Ishtmeet Singh

Posted on May 17

Buffer: Bytes, Encoding, and TypedArray Memory

#buffers #memory #node #nodebook

Note, this is a chapter from the Volume 1 of my book - NodeBook. You can read the entire Volume 1 by visiting the site for free!

A Buffer is not a string with different methods. It is a fixed-size, mutable sequence of bytes, meant for the part of I/O that exists before data has been interpreted as text, JSON, an image, a hash, a protocol field, or anything else.

That byte-level boundary appears everywhere. Files, TCP sockets, TLS records, compressed payloads, database frames, and image headers all cross into the runtime as bytes first. A Buffer keeps those bytes intact: it stores values from 0 to 255, exposes direct indexed access, supports explicit encoding and decoding, and inherits from Uint8Array so it fits the modern typed-array model.

The hard part is rarely the call to Buffer.from() or buf.toString(). It is knowing whether the value in front of you is still raw data, or whether some earlier API has already assigned it a meaning.

Bytes Before Meaning

A byte is eight bits, which gives it 256 possible values: 0 through 255. That is why byte-oriented APIs keep returning numbers in that interval. At this level, the number is only a stored value.

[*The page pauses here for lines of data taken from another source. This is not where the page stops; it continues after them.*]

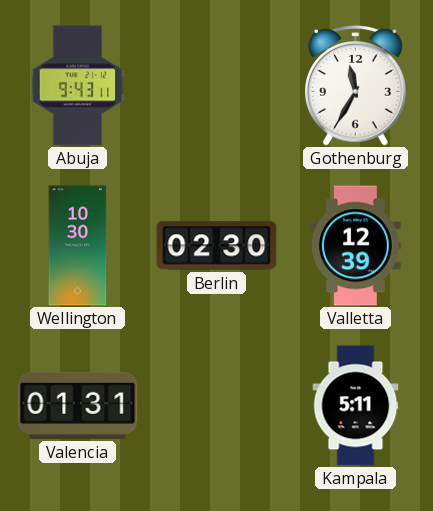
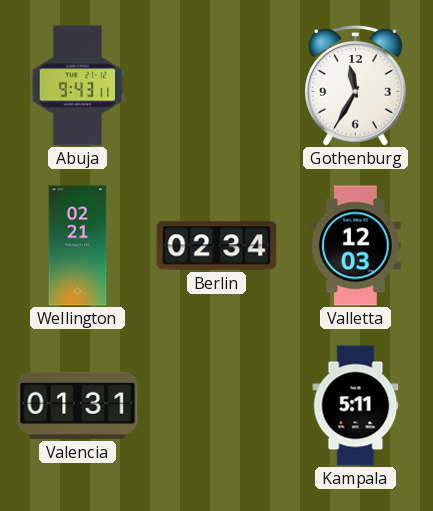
Wellington: 10:30 -> 02:21
Berlin: 02:30 -> 02:34
Valletta: 12:39 -> 12:03
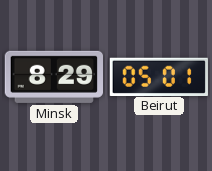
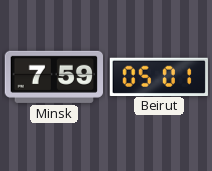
Minsk: 8:29 -> 7:59
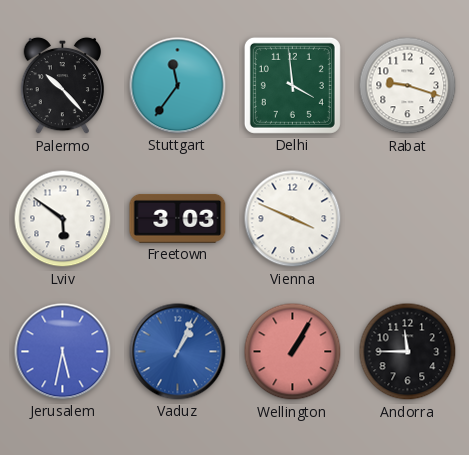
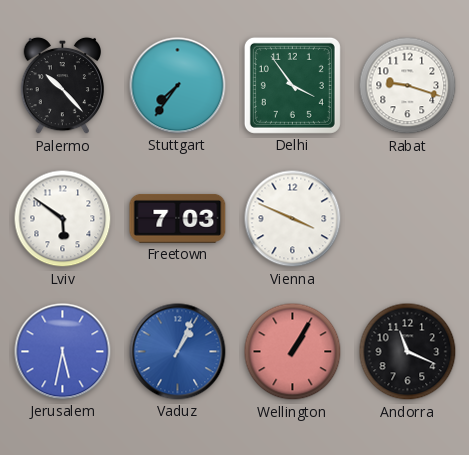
Stuttgart: 11:36 -> 7:36
Delhi: 3:59 -> 3:54
Freetown: 3:03 -> 7:03
Andorra: 11:45 -> 11:19
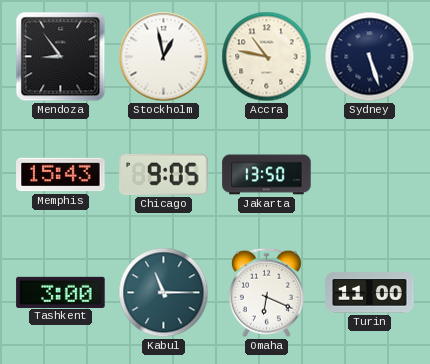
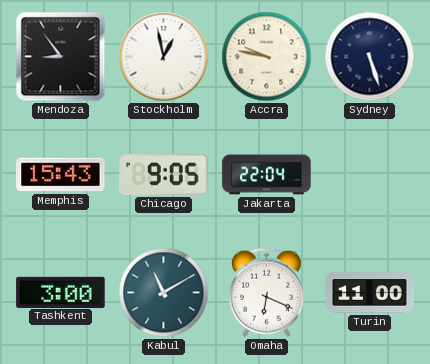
Accra: 10:47 -> 9:47
Jakarta: 13:50 -> 22:04
Kabul: 11:15 -> 11:10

For example, the byte 0x49 is the decimal value 73. Under ASCII, 73 maps to the character I. In an image format, the same value could be a color component. In a compressed stream, it could be part of a length code. In a network packet, it could be part of an address or checksum. The byte does not carry that meaning by itself. The format supplies it.

Hexadecimal is the usual way to print bytes because two hex digits line up with one byte:

0x00 -> 0
0x0a -> 10
0x49 -> 73
0xff -> 255

That is why Node prints Buffer.from("HI") as <Buffer 48 49>. The Buffer has not become a hex string; Node is displaying the two bytes in fixed-width hexadecimal notation. Under UTF-8 or ASCII, 0x48 is H and 0x49 is I.

As soon as a format combines bytes into larger values, one more rule appears: byte order. A two-byte integer made from 0x12 and 0x34 can be read as 0x1234 or 0x3412, depending on whether the format uses big-endian or little-endian order. Node exposes that choice directly with methods such as buf.readUInt16BE() and buf.readUInt16LE(). The bytes are the same; the interpretation changes.

Characters Are Not Bytes

Most JavaScript application code works after that interpretation has already happened. A request body has become a string, JSON has become an object, and form fields have been normalized by a framework. Buffer code usually sits one layer earlier, where the runtime still has to preserve the bytes exactly as they arrived.

A JavaScript string is an immutable sequence of UTF-16 code units. That language-level model is useful for text, but it is not a raw-byte container. Some characters occupy one code unit, others occupy two, and their UTF-8 byte length is a separate measurement again.

import { Buffer } from "node:buffer";

const text = "\u00e9\u{1f642}";

console.log(text.length); // -> 3 UTF-16 code units
console.log(Buffer.byteLength(text, "utf8")); // -> 6 bytes
console.log(Buffer.from(text, "utf8").length); // -> 6 bytes

Buffer.byteLength() answers the byte question: how much space the string will occupy under a specific encoding. text.length answers the string question: how many UTF-16 code units the language sees.

Bugs begin when code treats those two questions as interchangeable. If arbitrary file bytes are decoded into a string, the runtime has to apply text rules to data that may not be text at all.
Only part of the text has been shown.